* _EXTRACTED DATA_:
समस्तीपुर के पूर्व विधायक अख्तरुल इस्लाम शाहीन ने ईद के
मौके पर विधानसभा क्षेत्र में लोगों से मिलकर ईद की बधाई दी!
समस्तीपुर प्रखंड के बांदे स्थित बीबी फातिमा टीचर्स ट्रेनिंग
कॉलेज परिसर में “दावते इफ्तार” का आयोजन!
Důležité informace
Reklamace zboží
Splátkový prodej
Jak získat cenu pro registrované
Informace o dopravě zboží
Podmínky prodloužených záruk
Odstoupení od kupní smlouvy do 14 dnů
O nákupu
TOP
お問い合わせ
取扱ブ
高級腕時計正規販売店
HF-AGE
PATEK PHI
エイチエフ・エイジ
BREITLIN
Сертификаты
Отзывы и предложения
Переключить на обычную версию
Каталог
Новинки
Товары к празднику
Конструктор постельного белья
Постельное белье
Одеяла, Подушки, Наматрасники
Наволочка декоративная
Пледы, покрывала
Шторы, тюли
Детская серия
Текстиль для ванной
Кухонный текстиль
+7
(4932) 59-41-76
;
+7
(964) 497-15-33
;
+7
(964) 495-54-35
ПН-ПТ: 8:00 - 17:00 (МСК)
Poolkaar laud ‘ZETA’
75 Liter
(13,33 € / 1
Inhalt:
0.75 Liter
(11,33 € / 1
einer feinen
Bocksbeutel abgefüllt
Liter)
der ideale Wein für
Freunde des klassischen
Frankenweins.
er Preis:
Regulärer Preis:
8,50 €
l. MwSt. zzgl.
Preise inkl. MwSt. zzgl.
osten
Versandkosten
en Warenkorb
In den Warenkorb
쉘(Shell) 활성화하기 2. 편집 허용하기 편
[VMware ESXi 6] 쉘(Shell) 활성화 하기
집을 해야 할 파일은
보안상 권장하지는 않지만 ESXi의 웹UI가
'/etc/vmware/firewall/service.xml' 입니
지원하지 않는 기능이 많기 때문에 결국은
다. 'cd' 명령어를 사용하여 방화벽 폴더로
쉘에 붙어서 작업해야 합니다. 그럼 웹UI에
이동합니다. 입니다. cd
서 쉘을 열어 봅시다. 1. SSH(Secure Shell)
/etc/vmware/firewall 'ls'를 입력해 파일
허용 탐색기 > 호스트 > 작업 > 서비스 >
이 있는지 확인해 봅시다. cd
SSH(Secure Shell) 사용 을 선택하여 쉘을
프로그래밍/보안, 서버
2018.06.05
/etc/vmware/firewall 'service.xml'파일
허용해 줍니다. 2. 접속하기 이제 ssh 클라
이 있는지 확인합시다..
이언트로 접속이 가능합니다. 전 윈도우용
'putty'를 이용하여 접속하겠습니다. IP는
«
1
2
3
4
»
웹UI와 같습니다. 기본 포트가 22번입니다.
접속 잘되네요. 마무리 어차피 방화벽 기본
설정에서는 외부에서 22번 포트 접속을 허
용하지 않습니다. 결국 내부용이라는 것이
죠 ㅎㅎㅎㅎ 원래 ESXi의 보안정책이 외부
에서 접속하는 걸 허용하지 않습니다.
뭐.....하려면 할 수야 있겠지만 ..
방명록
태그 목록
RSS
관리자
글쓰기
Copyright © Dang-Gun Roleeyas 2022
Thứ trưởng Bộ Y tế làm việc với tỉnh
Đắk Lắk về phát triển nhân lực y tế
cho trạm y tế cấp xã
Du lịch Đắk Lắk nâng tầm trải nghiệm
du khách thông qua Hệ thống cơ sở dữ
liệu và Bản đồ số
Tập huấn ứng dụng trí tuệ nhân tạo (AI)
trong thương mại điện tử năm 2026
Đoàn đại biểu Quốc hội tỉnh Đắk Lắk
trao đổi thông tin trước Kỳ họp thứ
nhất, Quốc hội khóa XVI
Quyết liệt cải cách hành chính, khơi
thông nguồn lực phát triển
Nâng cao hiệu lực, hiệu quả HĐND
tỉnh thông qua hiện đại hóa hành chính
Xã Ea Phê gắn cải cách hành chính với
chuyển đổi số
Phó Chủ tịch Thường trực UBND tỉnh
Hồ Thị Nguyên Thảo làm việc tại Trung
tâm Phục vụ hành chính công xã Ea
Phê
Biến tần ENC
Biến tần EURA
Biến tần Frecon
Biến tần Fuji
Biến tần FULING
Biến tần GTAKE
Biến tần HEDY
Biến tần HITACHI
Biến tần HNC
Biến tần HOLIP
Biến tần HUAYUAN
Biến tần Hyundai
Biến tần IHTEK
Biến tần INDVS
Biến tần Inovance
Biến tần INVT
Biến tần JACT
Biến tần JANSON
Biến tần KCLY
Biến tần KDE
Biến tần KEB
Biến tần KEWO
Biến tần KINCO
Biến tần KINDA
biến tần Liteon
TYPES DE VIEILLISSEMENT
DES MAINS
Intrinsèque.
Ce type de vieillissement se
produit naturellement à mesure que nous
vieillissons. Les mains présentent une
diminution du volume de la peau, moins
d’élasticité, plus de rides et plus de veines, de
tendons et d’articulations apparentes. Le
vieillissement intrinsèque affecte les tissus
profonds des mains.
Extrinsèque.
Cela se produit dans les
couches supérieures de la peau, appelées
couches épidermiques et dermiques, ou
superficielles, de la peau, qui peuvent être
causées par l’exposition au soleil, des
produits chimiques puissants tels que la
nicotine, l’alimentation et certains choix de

...

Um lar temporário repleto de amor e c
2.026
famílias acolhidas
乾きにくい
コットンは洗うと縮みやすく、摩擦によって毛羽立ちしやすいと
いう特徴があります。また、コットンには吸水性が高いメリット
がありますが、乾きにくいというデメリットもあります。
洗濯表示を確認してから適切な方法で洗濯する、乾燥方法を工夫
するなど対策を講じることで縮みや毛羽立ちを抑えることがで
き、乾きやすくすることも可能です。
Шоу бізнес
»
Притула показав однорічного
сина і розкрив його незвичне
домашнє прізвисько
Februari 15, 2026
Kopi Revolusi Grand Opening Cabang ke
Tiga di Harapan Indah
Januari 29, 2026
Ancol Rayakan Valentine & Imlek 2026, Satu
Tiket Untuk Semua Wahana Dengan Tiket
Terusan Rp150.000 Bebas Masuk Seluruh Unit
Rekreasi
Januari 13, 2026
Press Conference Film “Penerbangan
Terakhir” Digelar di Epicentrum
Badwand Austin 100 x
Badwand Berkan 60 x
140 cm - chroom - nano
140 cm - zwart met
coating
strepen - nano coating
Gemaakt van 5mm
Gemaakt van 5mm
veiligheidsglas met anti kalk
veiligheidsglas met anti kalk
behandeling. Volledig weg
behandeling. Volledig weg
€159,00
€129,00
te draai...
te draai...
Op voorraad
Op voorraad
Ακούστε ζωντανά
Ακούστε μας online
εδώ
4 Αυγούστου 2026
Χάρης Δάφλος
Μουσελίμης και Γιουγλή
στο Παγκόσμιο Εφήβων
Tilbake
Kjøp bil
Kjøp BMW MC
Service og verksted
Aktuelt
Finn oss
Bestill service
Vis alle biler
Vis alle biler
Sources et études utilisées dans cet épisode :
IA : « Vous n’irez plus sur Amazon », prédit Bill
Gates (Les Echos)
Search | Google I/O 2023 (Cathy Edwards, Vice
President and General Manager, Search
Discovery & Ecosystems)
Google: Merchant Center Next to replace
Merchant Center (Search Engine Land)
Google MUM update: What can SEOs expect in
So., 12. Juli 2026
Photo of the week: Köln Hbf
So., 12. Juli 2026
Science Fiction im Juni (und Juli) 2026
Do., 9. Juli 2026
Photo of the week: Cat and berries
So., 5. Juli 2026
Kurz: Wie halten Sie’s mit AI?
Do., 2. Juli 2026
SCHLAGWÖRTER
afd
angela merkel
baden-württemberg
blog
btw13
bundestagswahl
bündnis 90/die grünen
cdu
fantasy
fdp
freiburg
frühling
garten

* _WHAT THE TASK ASKS_: Could you write out, exactly as they stand, only the lines above that begin at the line with "洗濯表示を確認してから適切な方法で洗濯する、乾燥方法を工夫" and stop after the line with "Sources et études"?

* _TASK RESPONSE_:
洗濯表示を確認してから適切な方法で洗濯する、乾燥方法を工夫
するなど対策を講じることで縮みや毛羽立ちを抑えることがで
き、乾きやすくすることも可能です。
Шоу бізнес
»
Притула показав однорічного
сина і розкрив його незвичне
домашнє прізвисько
Februari 15, 2026
Kopi Revolusi Grand Opening Cabang ke
Tiga di Harapan Indah
Januari 29, 2026
Ancol Rayakan Valentine & Imlek 2026, Satu
Tiket Untuk Semua Wahana Dengan Tiket
Terusan Rp150.000 Bebas Masuk Seluruh Unit
Rekreasi
Januari 13, 2026
Press Conference Film “Penerbangan
Terakhir” Digelar di Epicentrum
Badwand Austin 100 x
Badwand Berkan 60 x
140 cm - chroom - nano
140 cm - zwart met
coating
strepen - nano coating
Gemaakt van 5mm
Gemaakt van 5mm
veiligheidsglas met anti kalk
veiligheidsglas met anti kalk
behandeling. Volledig weg
behandeling. Volledig weg
€159,00
€129,00
te draai...
te draai...
Op voorraad
Op voorraad
Ακούστε ζωντανά
Ακούστε μας online
εδώ
4 Αυγούστου 2026
Χάρης Δάφλος
Μουσελίμης και Γιουγλή
στο Παγκόσμιο Εφήβων
Tilbake
Kjøp bil
Kjøp BMW MC
Service og verksted
Aktuelt
Finn oss
Bestill service
Vis alle biler
Vis alle biler
Sources et études utilisées dans cet épisode :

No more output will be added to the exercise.